■ Problem details ■
Repeat all of the records exactly, leaving out the pictures.

__________

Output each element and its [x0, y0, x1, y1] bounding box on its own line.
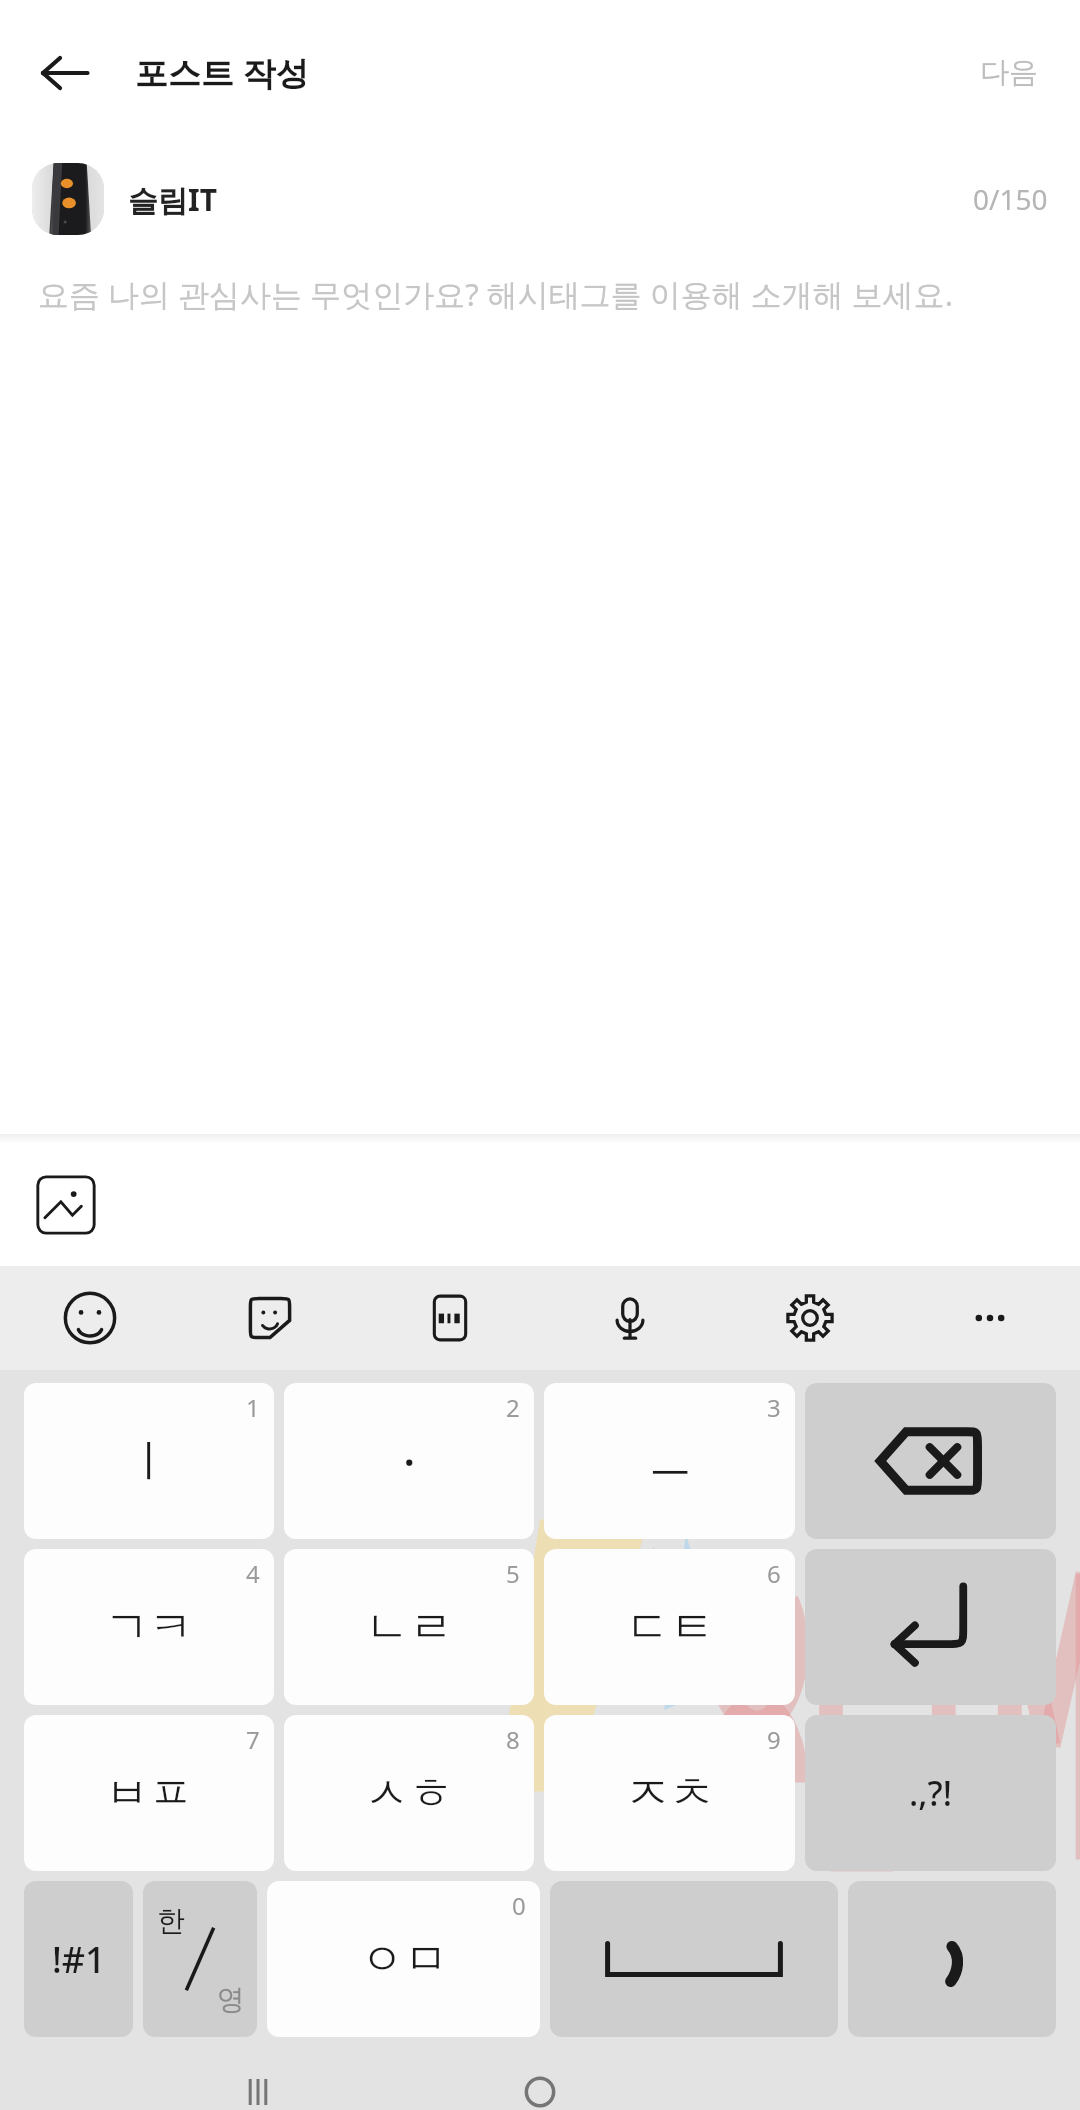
staticText: 6 — [767, 1557, 781, 1590]
staticText: 2 — [506, 1391, 520, 1424]
button[interactable]: Sticker — [180, 1266, 360, 1370]
button[interactable]: Add image — [28, 1167, 104, 1243]
button[interactable]: 요즘 나의 관심사는 무엇인가요? 해시태그를 이용해 소개해 보세요. — [0, 253, 1080, 1134]
staticText: 0/150 — [973, 180, 1048, 218]
staticText: ㄷㅌ — [626, 1600, 714, 1655]
button[interactable]: Recents — [233, 2074, 283, 2110]
staticText: ㅣ — [127, 1434, 171, 1489]
staticText: 다음 — [980, 54, 1038, 91]
button[interactable]: More options — [900, 1266, 1080, 1370]
staticText: ㄱㅋ — [105, 1600, 193, 1655]
staticText: 0 — [512, 1889, 526, 1922]
staticText: ㅇㅁ — [360, 1932, 448, 1987]
staticText: .,?! — [909, 1770, 953, 1816]
staticText: 영 — [217, 1982, 245, 2017]
staticText: · — [403, 1430, 416, 1493]
button[interactable]: 6 — [544, 1549, 795, 1705]
button[interactable]: 0 — [267, 1881, 540, 2037]
button[interactable]: Comma — [848, 1881, 1056, 2037]
button[interactable]: 2 — [284, 1383, 534, 1539]
staticText: 8 — [506, 1723, 520, 1756]
button[interactable]: Voice input — [540, 1266, 720, 1370]
staticText: 5 — [506, 1557, 520, 1590]
staticText: ㅈㅊ — [626, 1766, 714, 1821]
staticText: 요즘 나의 관심사는 무엇인가요? 해시태그를 이용해 소개해 보세요. — [38, 273, 954, 315]
staticText: !#1 — [52, 1935, 106, 1984]
staticText: 한 — [157, 1903, 185, 1938]
button[interactable]: 9 — [544, 1715, 795, 1871]
button[interactable]: .,?! — [805, 1715, 1056, 1871]
button[interactable]: 5 — [284, 1549, 534, 1705]
staticText: 4 — [246, 1557, 260, 1590]
button[interactable]: Korean English toggle — [143, 1881, 257, 2037]
staticText: 7 — [246, 1723, 260, 1756]
staticText: ㅡ — [648, 1434, 692, 1489]
staticText: 3 — [767, 1391, 781, 1424]
button[interactable]: Back — [22, 30, 108, 116]
button[interactable]: 1 — [24, 1383, 274, 1539]
button[interactable]: Settings — [720, 1266, 900, 1370]
button[interactable]: 7 — [24, 1715, 274, 1871]
button[interactable]: Enter — [805, 1549, 1056, 1705]
button[interactable]: 다음 — [938, 32, 1080, 113]
staticText: 9 — [767, 1723, 781, 1756]
staticText: 1 — [246, 1391, 260, 1424]
button[interactable]: Space — [550, 1881, 838, 2037]
staticText: ㄴㄹ — [365, 1600, 453, 1655]
button[interactable]: Emoji — [0, 1266, 180, 1370]
button[interactable]: Profile photo — [32, 163, 104, 235]
button[interactable]: GIF — [360, 1266, 540, 1370]
staticText: ㅂㅍ — [105, 1766, 193, 1821]
button[interactable]: 4 — [24, 1549, 274, 1705]
staticText: ㅅㅎ — [365, 1766, 453, 1821]
button[interactable]: 3 — [544, 1383, 795, 1539]
button[interactable]: Home — [515, 2074, 565, 2110]
button[interactable]: Backspace — [805, 1383, 1056, 1539]
staticText: 포스트 작성 — [135, 50, 309, 95]
button[interactable]: !#1 — [24, 1881, 133, 2037]
staticText: 슬림IT — [128, 179, 217, 220]
button[interactable]: 8 — [284, 1715, 534, 1871]
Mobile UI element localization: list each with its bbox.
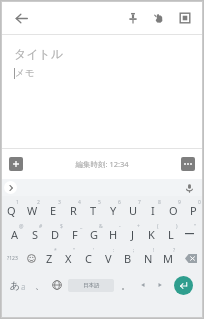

__________

■ Solution below ■
Output each element and its [x0, y0, x1, y1] bounding box on its own line.
staticText: 6 — [767, 1557, 781, 1590]
staticText: 2 — [506, 1391, 520, 1424]
button[interactable]: Sticker — [180, 1266, 360, 1370]
button[interactable]: Add image — [28, 1167, 104, 1243]
button[interactable]: 요즘 나의 관심사는 무엇인가요? 해시태그를 이용해 소개해 보세요. — [0, 253, 1080, 1134]
staticText: 0/150 — [973, 180, 1048, 218]
staticText: ㄷㅌ — [626, 1600, 714, 1655]
button[interactable]: Recents — [233, 2074, 283, 2110]
staticText: ㅣ — [127, 1434, 171, 1489]
staticText: 다음 — [980, 54, 1038, 91]
button[interactable]: More options — [900, 1266, 1080, 1370]
staticText: ㄱㅋ — [105, 1600, 193, 1655]
staticText: 0 — [512, 1889, 526, 1922]
staticText: ㅇㅁ — [360, 1932, 448, 1987]
staticText: .,?! — [909, 1770, 953, 1816]
staticText: 영 — [217, 1982, 245, 2017]
staticText: · — [403, 1430, 416, 1493]
button[interactable]: 6 — [544, 1549, 795, 1705]
button[interactable]: 0 — [267, 1881, 540, 2037]
button[interactable]: Comma — [848, 1881, 1056, 2037]
button[interactable]: 2 — [284, 1383, 534, 1539]
staticText: 8 — [506, 1723, 520, 1756]
button[interactable]: Voice input — [540, 1266, 720, 1370]
staticText: 5 — [506, 1557, 520, 1590]
staticText: ㅈㅊ — [626, 1766, 714, 1821]
staticText: 요즘 나의 관심사는 무엇인가요? 해시태그를 이용해 소개해 보세요. — [38, 273, 954, 315]
staticText: !#1 — [52, 1935, 106, 1984]
staticText: 한 — [157, 1903, 185, 1938]
button[interactable]: 9 — [544, 1715, 795, 1871]
button[interactable]: .,?! — [805, 1715, 1056, 1871]
button[interactable]: 5 — [284, 1549, 534, 1705]
staticText: 4 — [246, 1557, 260, 1590]
button[interactable]: Korean English toggle — [143, 1881, 257, 2037]
staticText: 7 — [246, 1723, 260, 1756]
staticText: ㅡ — [648, 1434, 692, 1489]
staticText: 3 — [767, 1391, 781, 1424]
button[interactable]: Back — [22, 30, 108, 116]
button[interactable]: 1 — [24, 1383, 274, 1539]
button[interactable]: Settings — [720, 1266, 900, 1370]
button[interactable]: 7 — [24, 1715, 274, 1871]
button[interactable]: Enter — [805, 1549, 1056, 1705]
button[interactable]: 다음 — [938, 32, 1080, 113]
staticText: 9 — [767, 1723, 781, 1756]
staticText: 1 — [246, 1391, 260, 1424]
button[interactable]: Space — [550, 1881, 838, 2037]
staticText: ㄴㄹ — [365, 1600, 453, 1655]
button[interactable]: Emoji — [0, 1266, 180, 1370]
button[interactable]: Profile photo — [32, 163, 104, 235]
button[interactable]: GIF — [360, 1266, 540, 1370]
staticText: ㅂㅍ — [105, 1766, 193, 1821]
button[interactable]: 4 — [24, 1549, 274, 1705]
staticText: ㅅㅎ — [365, 1766, 453, 1821]
button[interactable]: 3 — [544, 1383, 795, 1539]
button[interactable]: Home — [515, 2074, 565, 2110]
button[interactable]: Backspace — [805, 1383, 1056, 1539]
staticText: 포스트 작성 — [135, 50, 309, 95]
button[interactable]: !#1 — [24, 1881, 133, 2037]
staticText: 슬림IT — [128, 179, 217, 220]
button[interactable]: 8 — [284, 1715, 534, 1871]
Mobile UI element localization: list each with its bbox.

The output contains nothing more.